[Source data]
▬▬▬▬▬▬▬▬▬▬

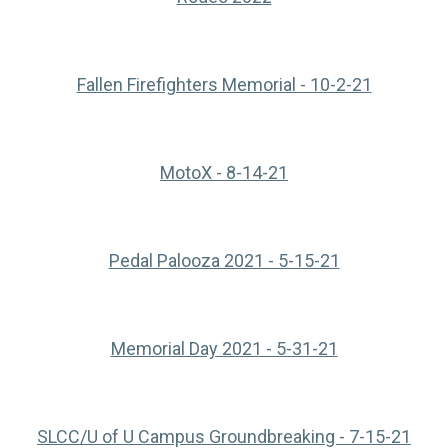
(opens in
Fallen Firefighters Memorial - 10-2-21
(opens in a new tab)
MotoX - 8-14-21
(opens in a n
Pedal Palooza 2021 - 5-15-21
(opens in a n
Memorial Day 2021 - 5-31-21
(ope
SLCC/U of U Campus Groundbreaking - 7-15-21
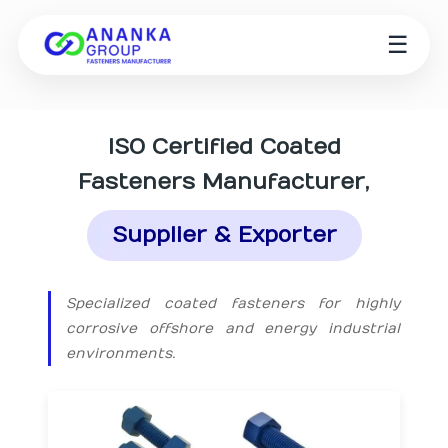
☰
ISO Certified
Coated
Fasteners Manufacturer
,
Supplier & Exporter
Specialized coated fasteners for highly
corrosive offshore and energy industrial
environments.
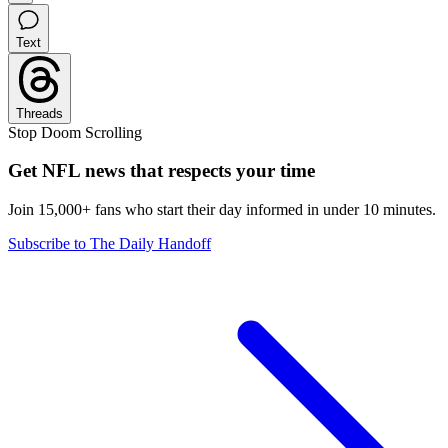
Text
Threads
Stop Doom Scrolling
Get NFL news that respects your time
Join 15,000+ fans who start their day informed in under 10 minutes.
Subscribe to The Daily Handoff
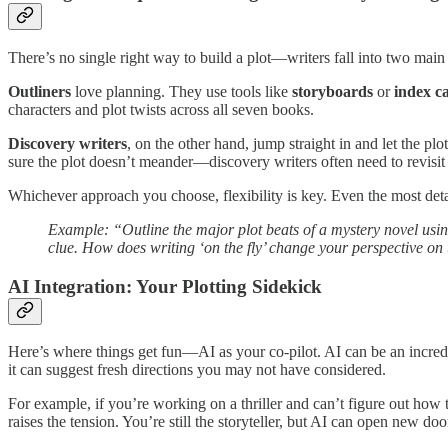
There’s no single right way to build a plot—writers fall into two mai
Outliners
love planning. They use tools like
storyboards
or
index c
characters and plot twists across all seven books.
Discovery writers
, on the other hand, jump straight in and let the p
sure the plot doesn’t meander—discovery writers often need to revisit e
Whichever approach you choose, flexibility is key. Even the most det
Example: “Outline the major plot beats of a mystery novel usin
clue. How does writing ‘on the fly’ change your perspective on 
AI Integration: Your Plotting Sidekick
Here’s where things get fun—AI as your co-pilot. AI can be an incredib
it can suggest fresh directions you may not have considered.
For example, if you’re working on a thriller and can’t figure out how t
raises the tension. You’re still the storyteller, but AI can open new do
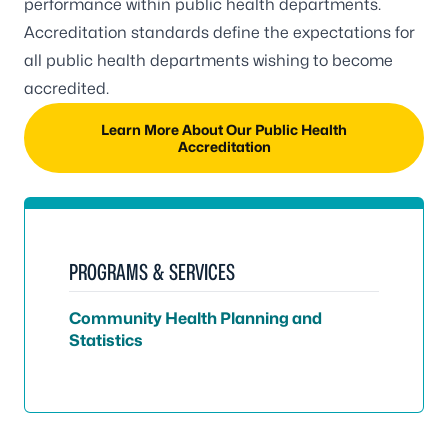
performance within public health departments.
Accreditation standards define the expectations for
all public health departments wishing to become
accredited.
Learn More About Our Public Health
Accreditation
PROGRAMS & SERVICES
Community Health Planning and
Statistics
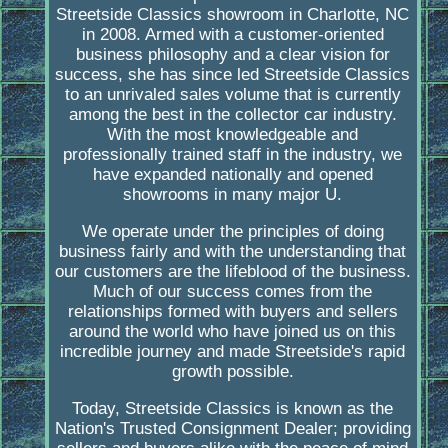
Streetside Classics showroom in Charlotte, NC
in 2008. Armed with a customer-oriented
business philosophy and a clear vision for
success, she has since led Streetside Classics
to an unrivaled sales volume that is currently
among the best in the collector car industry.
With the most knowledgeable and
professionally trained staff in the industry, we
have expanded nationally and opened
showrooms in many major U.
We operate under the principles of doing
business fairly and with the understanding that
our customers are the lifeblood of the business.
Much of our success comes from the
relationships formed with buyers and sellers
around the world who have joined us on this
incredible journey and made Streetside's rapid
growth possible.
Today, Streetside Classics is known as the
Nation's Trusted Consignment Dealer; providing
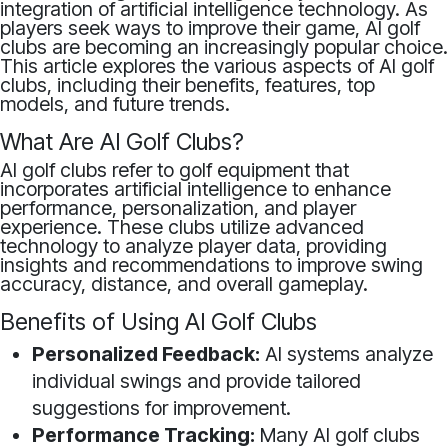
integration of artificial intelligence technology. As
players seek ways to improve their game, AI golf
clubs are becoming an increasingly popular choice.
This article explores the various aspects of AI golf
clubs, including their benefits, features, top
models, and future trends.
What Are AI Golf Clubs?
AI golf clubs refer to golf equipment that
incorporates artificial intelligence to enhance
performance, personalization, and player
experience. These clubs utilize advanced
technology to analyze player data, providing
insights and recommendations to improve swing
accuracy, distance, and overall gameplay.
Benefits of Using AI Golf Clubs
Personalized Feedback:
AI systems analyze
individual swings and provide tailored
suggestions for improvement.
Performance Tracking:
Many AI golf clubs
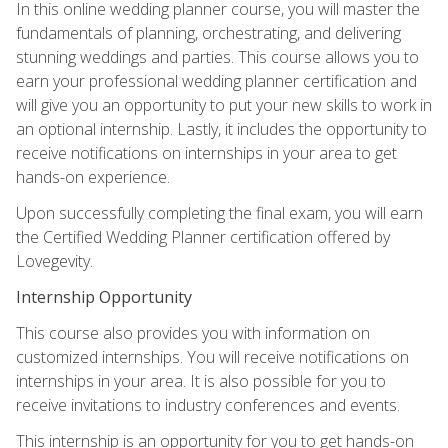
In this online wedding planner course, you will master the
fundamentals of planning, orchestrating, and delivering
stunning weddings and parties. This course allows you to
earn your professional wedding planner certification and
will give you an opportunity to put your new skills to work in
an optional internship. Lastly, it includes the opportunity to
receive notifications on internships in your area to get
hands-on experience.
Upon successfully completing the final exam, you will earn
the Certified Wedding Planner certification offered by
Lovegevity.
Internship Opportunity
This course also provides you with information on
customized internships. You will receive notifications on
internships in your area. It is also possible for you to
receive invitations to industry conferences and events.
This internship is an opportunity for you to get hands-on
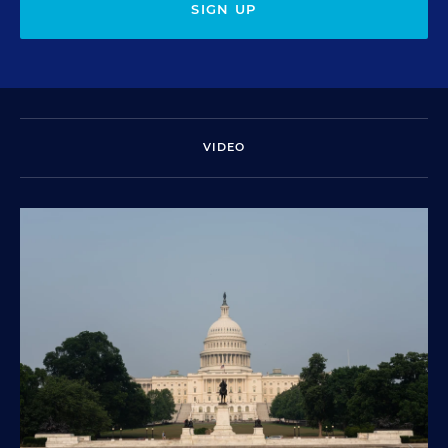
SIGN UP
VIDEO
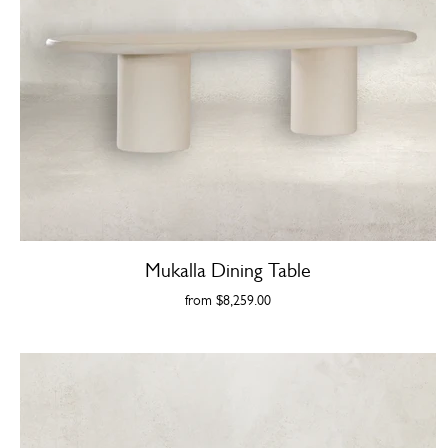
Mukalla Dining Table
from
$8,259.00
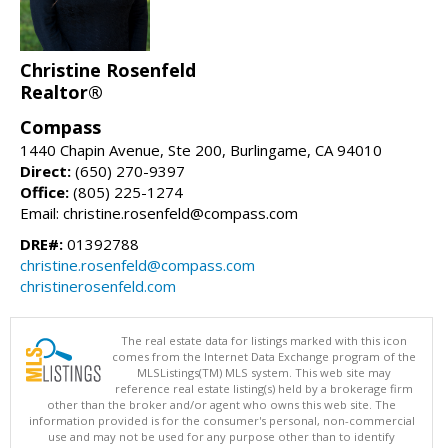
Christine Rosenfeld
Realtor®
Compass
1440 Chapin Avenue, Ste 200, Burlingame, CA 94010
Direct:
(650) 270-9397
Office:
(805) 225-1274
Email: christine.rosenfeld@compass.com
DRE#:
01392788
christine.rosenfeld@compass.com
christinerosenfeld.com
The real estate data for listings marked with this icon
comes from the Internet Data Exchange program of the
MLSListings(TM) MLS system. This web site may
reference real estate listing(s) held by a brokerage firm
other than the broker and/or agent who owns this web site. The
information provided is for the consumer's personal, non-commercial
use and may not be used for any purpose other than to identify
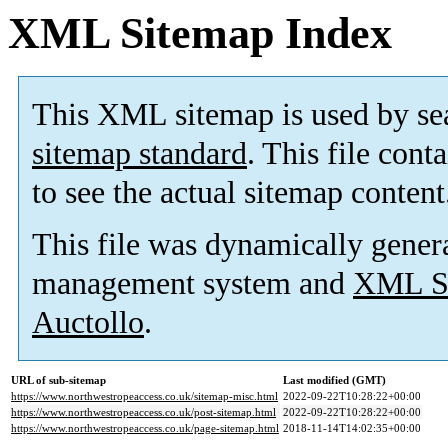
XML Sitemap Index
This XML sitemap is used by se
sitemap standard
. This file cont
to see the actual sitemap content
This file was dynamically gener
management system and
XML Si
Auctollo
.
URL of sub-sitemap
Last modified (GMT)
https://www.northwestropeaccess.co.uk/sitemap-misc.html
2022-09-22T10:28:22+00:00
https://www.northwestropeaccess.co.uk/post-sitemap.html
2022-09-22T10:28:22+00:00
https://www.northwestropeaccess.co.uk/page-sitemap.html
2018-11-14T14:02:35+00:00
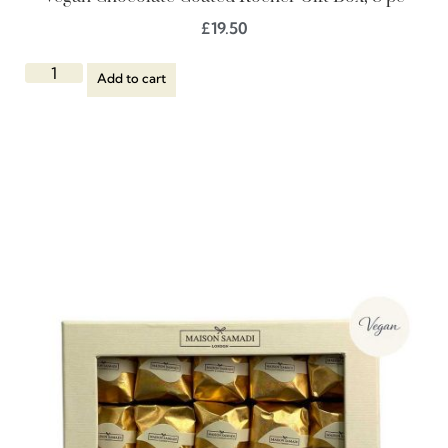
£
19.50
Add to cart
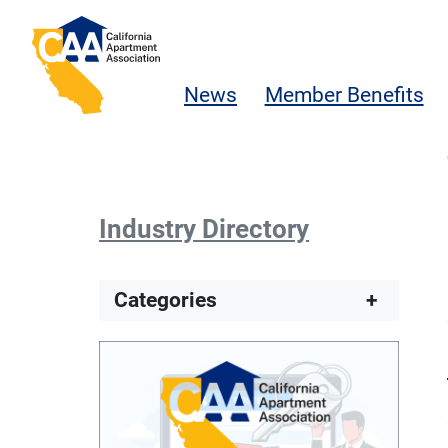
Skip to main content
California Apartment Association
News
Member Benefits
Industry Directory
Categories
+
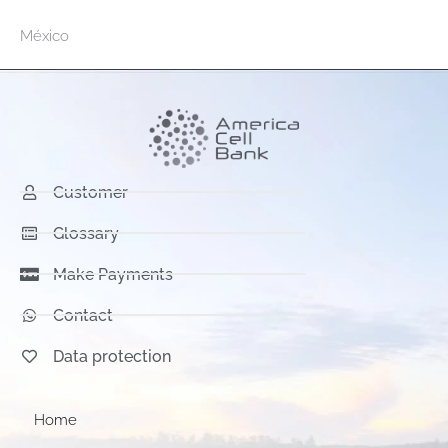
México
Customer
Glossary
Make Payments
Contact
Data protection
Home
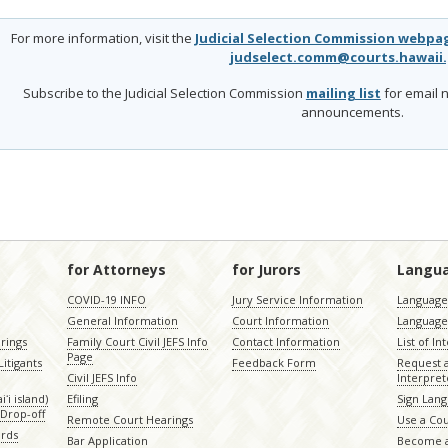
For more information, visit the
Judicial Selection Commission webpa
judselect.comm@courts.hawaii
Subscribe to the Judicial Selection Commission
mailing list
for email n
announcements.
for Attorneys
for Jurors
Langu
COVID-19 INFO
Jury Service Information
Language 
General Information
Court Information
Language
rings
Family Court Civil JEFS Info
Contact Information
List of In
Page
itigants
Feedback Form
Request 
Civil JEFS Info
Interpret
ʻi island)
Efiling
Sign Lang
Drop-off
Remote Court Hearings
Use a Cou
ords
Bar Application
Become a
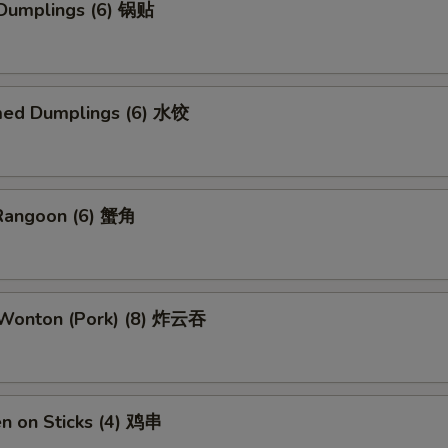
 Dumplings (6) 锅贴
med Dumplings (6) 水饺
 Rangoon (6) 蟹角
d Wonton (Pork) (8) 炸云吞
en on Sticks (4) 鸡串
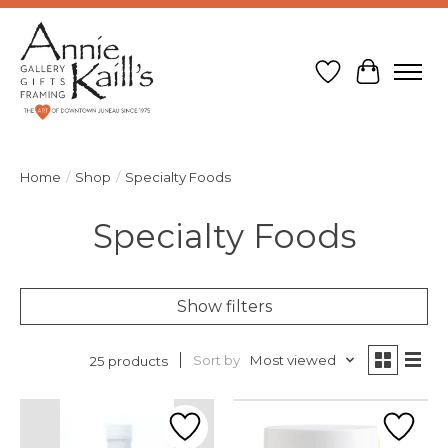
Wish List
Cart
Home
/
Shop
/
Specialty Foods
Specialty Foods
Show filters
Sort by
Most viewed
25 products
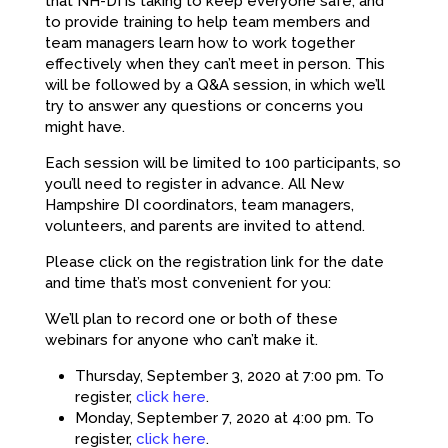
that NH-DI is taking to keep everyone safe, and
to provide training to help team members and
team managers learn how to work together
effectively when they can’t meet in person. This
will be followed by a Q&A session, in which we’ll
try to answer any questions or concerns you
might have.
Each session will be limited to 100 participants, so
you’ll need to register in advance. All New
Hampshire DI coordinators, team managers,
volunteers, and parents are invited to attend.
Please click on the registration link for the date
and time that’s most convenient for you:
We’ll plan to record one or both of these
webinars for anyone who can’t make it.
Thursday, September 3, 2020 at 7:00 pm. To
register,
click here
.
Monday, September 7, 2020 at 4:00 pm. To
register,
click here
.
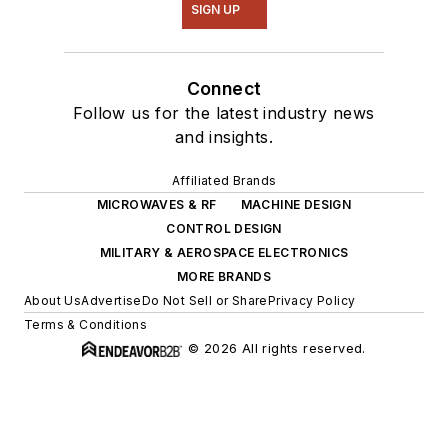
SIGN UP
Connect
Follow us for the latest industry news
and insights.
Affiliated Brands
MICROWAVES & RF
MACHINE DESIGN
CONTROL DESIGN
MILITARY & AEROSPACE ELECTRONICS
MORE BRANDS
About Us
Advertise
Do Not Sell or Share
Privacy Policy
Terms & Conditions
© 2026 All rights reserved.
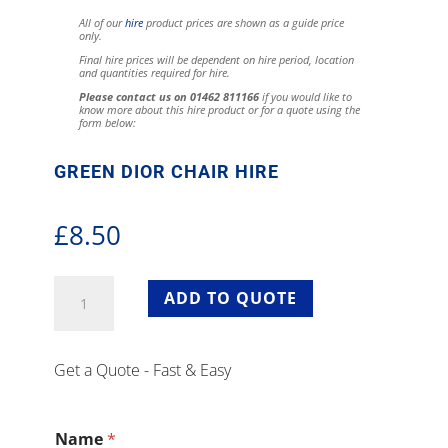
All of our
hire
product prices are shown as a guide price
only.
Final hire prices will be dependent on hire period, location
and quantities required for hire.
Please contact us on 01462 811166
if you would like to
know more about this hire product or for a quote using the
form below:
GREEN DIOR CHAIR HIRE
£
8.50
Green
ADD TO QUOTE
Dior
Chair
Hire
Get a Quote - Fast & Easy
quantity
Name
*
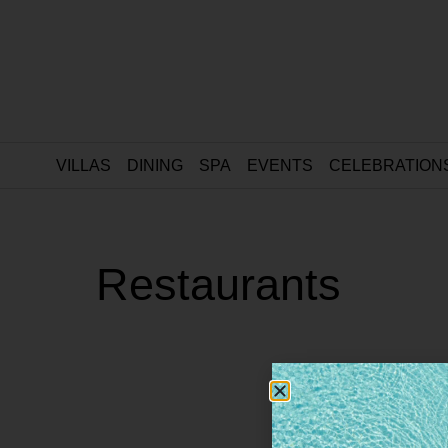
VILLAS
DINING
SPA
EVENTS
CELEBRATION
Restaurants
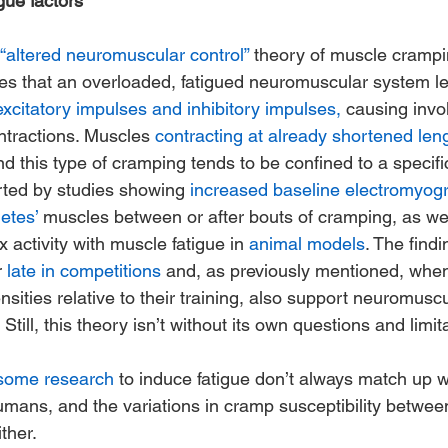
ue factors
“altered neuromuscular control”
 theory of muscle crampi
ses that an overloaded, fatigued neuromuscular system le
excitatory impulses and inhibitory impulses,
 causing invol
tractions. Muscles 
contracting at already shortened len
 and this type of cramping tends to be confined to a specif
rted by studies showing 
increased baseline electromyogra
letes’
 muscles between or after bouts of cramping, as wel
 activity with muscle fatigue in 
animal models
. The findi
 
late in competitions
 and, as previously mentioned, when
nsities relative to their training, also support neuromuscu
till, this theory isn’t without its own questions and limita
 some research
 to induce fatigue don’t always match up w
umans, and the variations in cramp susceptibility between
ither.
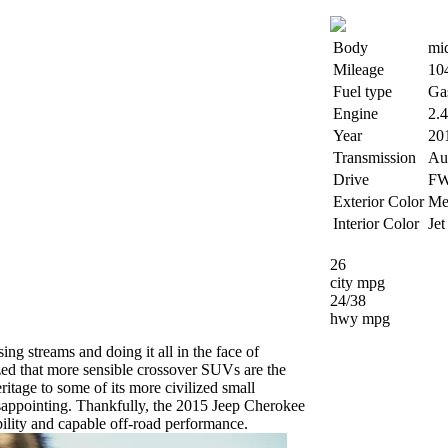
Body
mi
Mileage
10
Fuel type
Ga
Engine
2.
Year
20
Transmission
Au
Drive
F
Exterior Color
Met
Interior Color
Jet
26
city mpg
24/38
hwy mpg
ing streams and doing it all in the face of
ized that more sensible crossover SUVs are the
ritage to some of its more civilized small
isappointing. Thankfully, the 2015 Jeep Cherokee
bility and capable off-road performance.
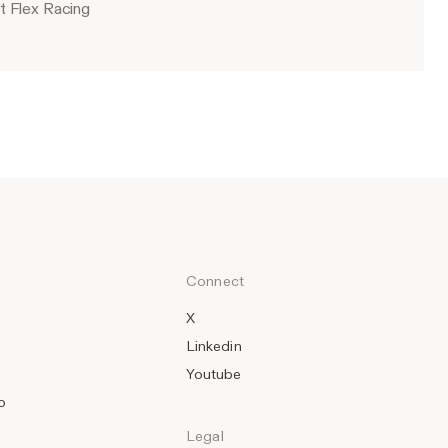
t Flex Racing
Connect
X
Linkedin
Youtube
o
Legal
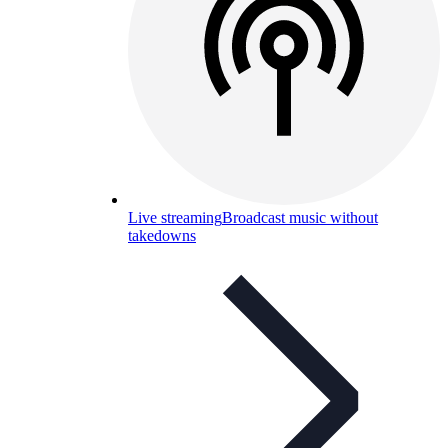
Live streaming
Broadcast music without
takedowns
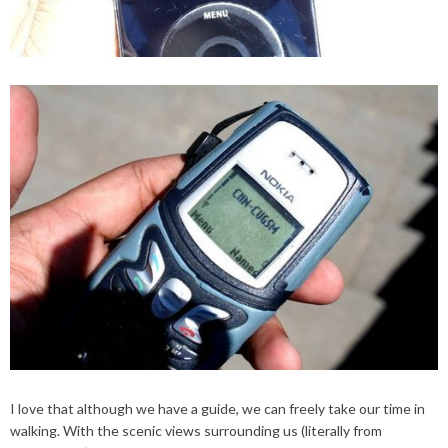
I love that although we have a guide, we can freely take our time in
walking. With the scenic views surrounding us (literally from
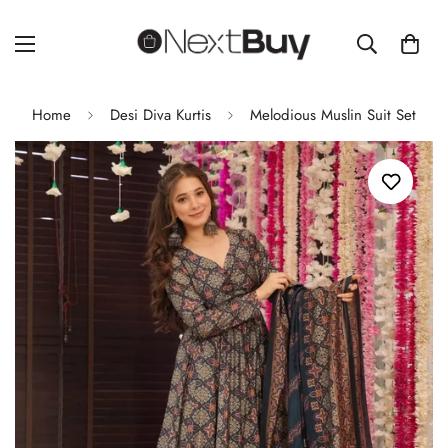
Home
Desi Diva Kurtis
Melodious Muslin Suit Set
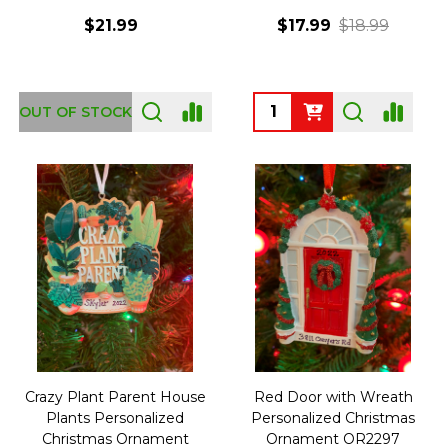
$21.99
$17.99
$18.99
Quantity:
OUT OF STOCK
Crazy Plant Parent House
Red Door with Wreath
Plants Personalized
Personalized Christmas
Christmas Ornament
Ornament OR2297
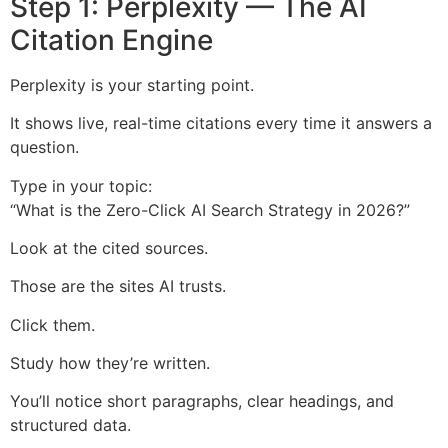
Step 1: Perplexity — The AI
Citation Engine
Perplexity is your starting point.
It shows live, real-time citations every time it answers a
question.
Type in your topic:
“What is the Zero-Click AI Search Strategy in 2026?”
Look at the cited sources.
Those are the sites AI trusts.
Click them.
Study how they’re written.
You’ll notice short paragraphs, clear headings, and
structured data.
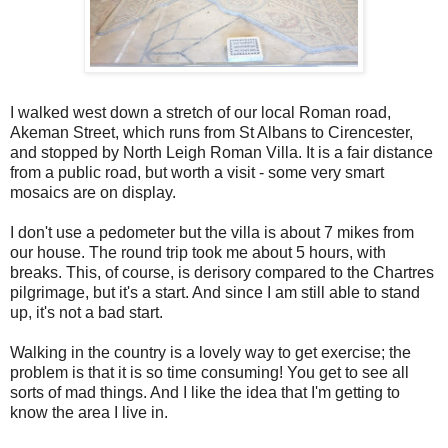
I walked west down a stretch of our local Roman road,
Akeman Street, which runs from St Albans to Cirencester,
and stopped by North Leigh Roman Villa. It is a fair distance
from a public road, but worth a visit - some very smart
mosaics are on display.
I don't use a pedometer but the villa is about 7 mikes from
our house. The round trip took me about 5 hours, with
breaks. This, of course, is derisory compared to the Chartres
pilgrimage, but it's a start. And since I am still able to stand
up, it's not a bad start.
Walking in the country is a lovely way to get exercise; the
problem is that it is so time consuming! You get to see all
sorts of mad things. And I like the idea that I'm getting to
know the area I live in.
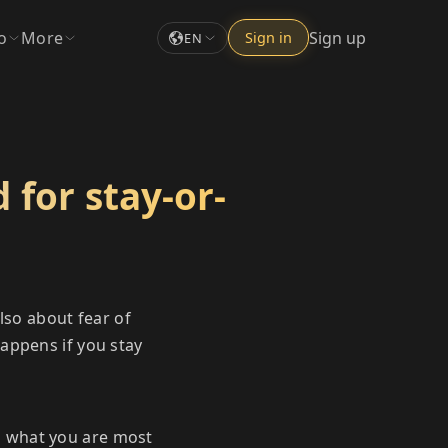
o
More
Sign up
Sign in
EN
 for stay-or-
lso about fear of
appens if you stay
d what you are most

▬▬▬▬▬▬▬▬▬▬

Among the entries above, copy exactly the stretch from the line holding "earn your professional" through the line holding "other than the", leaving out any pictures.

earn your professional wedding planner certification and
will give you an opportunity to put your new skills to work in
an optional internship. Lastly, it includes the opportunity to
receive notifications on internships in your area to get
hands-on experience.
Upon successfully completing the final exam, you will earn
the Certified Wedding Planner certification offered by
Lovegevity.
Internship Opportunity
This course also provides you with information on
customized internships. You will receive notifications on
internships in your area. It is also possible for you to
receive invitations to industry conferences and events.
This internship is an opportunity for you to get hands-on
SIGN UP
VIDEO
Mukalla Dining Table
from
$8,259.00
Christine Rosenfeld
Realtor®
Compass
1440 Chapin Avenue, Ste 200, Burlingame, CA 94010
Direct:
(650) 270-9397
Office:
(805) 225-1274
Email: christine.rosenfeld@compass.com
DRE#:
01392788
christine.rosenfeld@compass.com
christinerosenfeld.com
The real estate data for listings marked with this icon
comes from the Internet Data Exchange program of the
MLSListings(TM) MLS system. This web site may
reference real estate listing(s) held by a brokerage firm
other than the broker and/or agent who owns this web site. The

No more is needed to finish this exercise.